I tried just removing this command in particular, but there were just too many problems like this, and I decided to give up on this idea. Which was sad, because having a working bazel query could’ve sped up my debugging process back then.

Errors not logging from inside “glcontext”

The code for running a graph on the GPU has two instances of entering an “OpenGL context” which is required to move an image from the CPU to the GPU and back.

The problem was – there is some Abseil error handling inside of the context, but it just wouldn’t work. I manually checked – and whenever an error was returned, it would just be ignored. Still don’t know why, but I had to modify this line to manually check the returned absl::Status instead of delegating it to the MP_RETURN_IF_ERROR macro.

And oh yeah, the macros in Mediapipe are horrendous.

Understanding the macros

There’s lots of usage of macros in the code, like these ones:

1
MP_RETURN_IF_ERROR(graph.StartRun({}));

or

1
MP_ASSIGN_OR_RETURN(auto gpu_resources, mediapipe::GpuResources::Create());

Which are veeery confusing at first. Well, best thing to do in this case – read the source code! Which here just means – read what these actually mean. The moment I did that, it became much easier to navigate the code.

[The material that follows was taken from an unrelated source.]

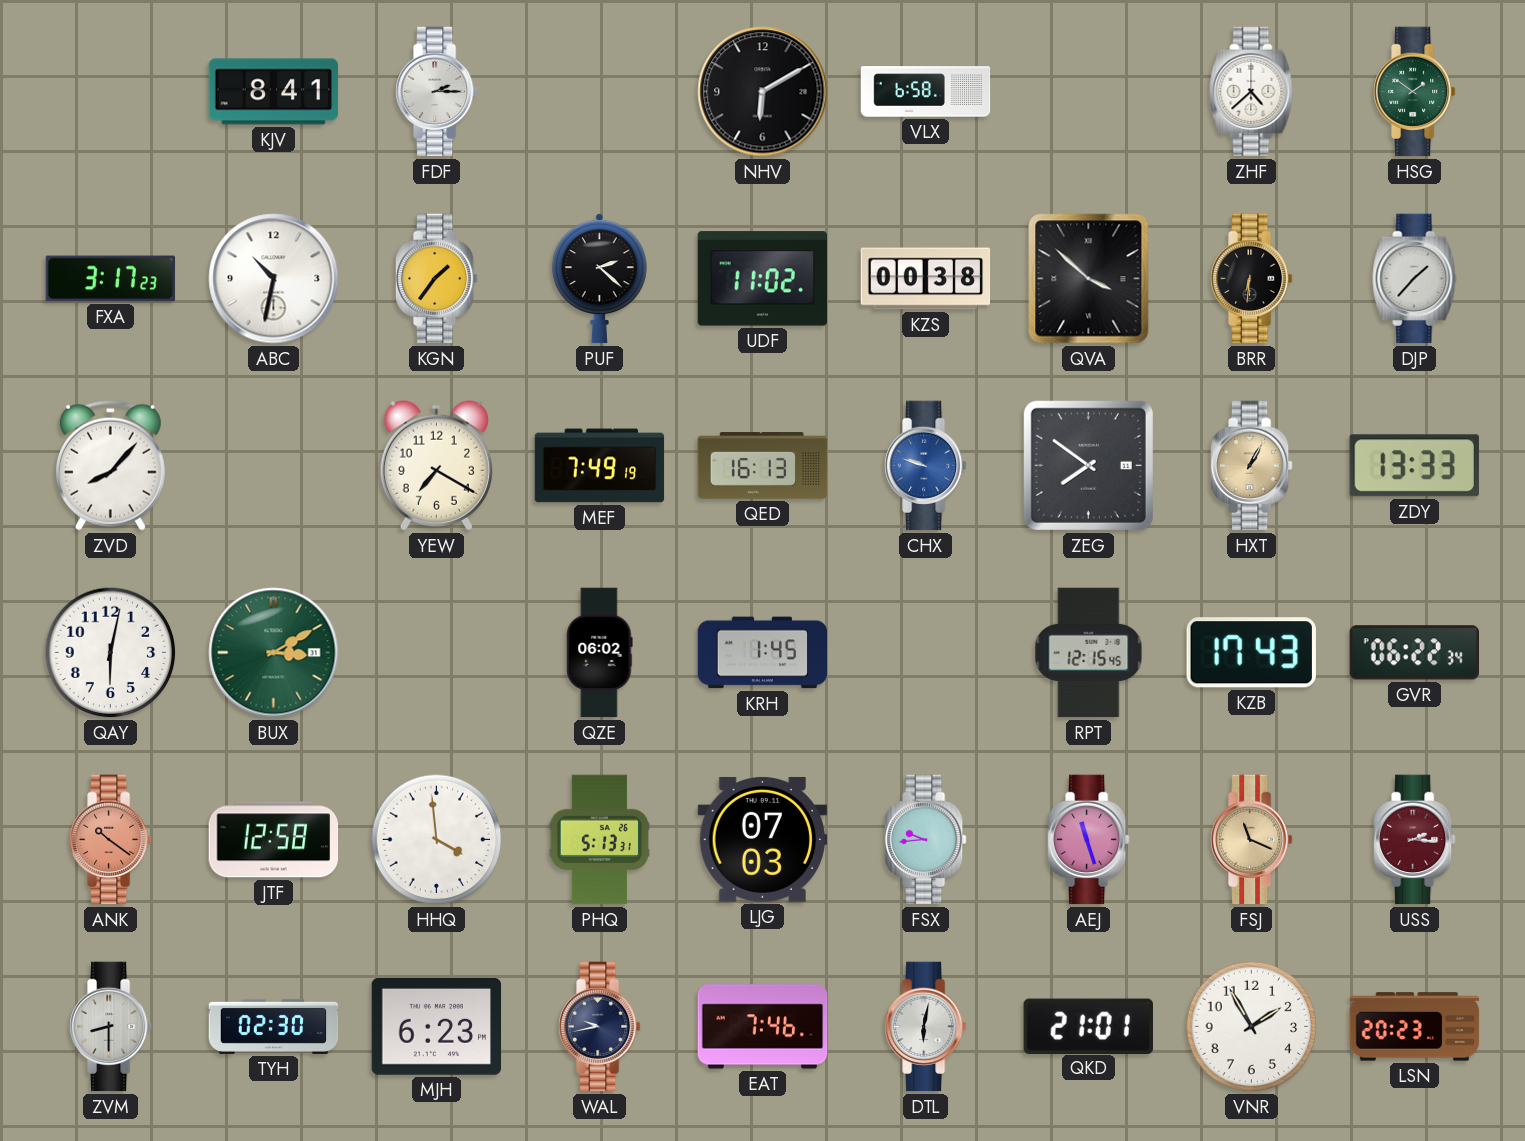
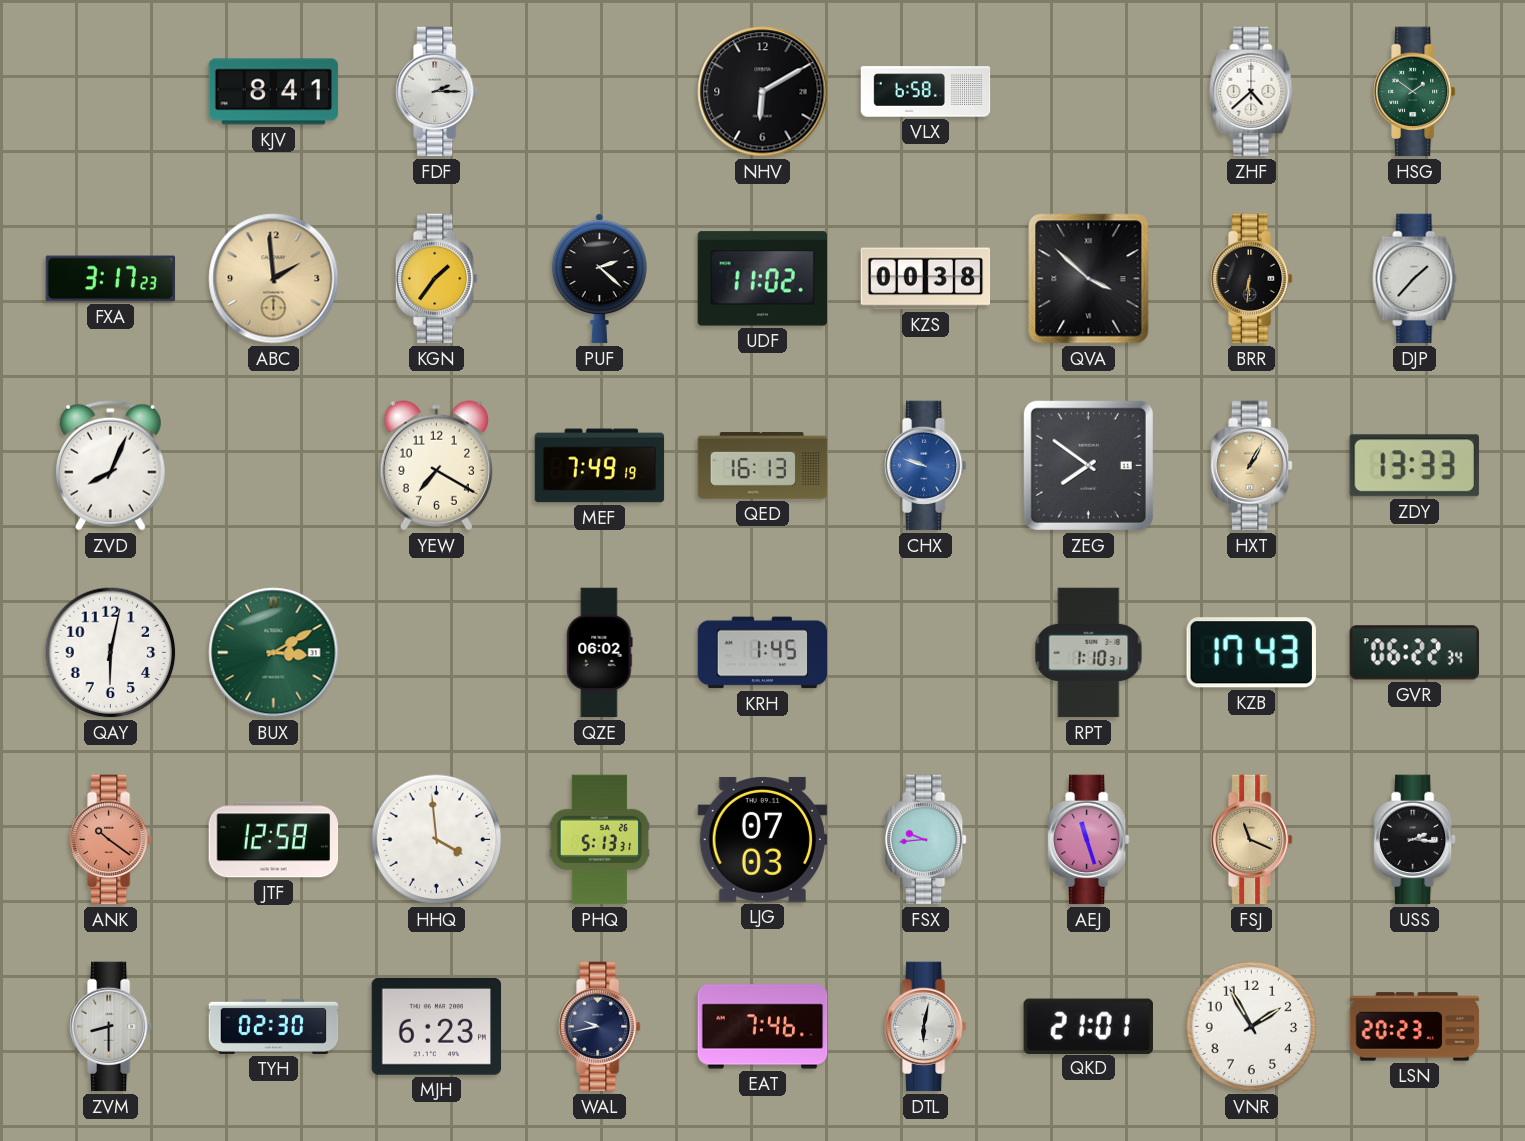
ABC: 10:32 -> 1:59
ABC dial: white -> champagne
ZVD: 8:07 -> 8:04
RPT: 12:15 -> 1:10
USS dial: burgundy -> black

All defined here: https://github.com/google/mediapipe/blob/master/mediapipe/framework/deps/status_macros.h
Just had to look for “#define MP_RETURN_IF_ERROR” inside the github

C++ in VSCode

A couple words about C++ in VSCode – previously when doing stuff with C++ it was only small projects and I didn’t have many issues, but now this one had a pretty large Mediapipe and ImGui dependencies.

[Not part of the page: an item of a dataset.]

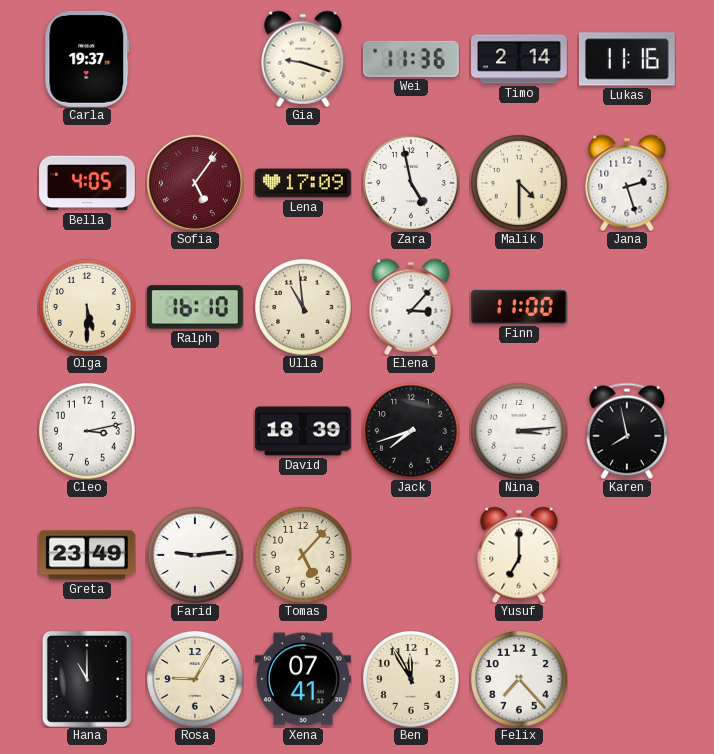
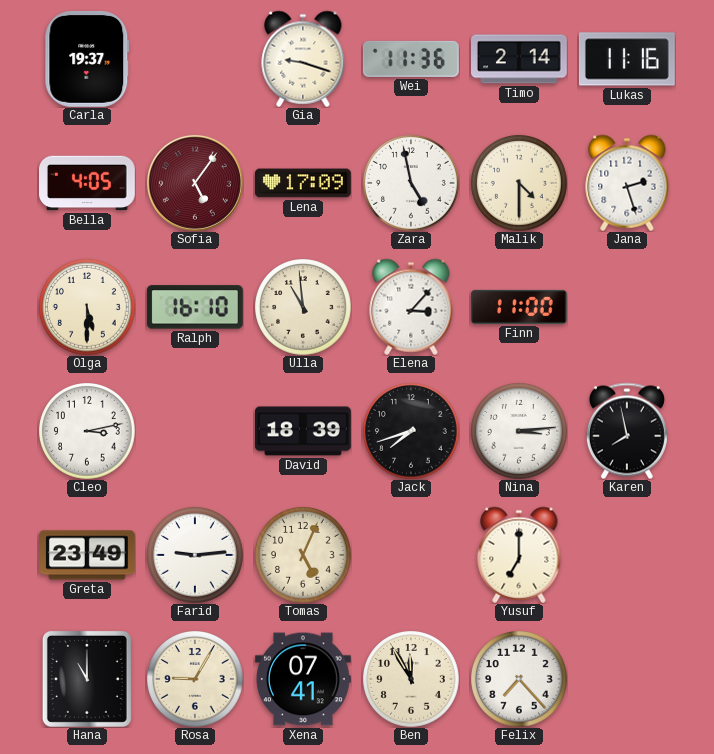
Tomas: 5:07 -> 5:04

IntelliSense is the VSCode plugin for C++ IDE features, and mostly it works well, but for me it failed on deeply-positioned files. I complained about it on Twitter, and one of the maintainers actually replied and was nice!

Here’s the thread: https://twitter.com/Xallt_/status/1714777777046503442
Didn’t report the issue to Github yet, but I probably will

And another note – C++ is generally a harder language to grasp than Python, but the IDE features (at least in VSCode) are a lot nicer, and I was reminded of how nice it is to have actual static types, and catch small issues in the code before you even try to run it.

ChatGPT is a great help

ChatGPT isn’t all that powerful – many times when asking it questions about the code, about my linking issues, or Bazel features, it didn’t respond with anything that was helpful.

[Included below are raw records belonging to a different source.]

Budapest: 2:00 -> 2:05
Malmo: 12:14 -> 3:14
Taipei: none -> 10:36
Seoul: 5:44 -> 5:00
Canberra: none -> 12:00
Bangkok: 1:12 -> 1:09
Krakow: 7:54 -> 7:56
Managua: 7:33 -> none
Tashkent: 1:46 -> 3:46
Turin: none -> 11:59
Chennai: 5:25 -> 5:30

However, when I asked it to explain to me about particular concepts either about CMake, or about how the compilation&linking works… it was ok. But then I asked dumb questions one after the other, until we both converged to the exact piece of understanding that I was missing.

And lately that’s what I find most useful about it – it suddenly became a lot easier to grasp concepts that you find VERY hard. You just ask dumb questions one after another until you either rubber-duck yourself into understanding where you were wrong, or until it points that out itself.

Some great CLI tools

I either learned, or was reminded of some great CLI tools:

  • Already mentioned ldd and nm -C here – they really were a great help during debugging
  • Highly recommend installing locate – it literally just finds a file in your whole system. locate libopencv will give you the positions of all your installed OpenCV libraries. Also sudo updatedb if you added/removed files, and you want to update the locate index.
  • tldr is probably the best CLI thing you’ll learn ever – it’s a superior version of man. Useful always. More about it here: https://github.com/tldr-pages/tldr
  • grep -Ril "cv::VideoCapture" . looks for lines containing this string in all files in your directory (and subdirectories)
This post is licensed under CC BY 4.0 by the author.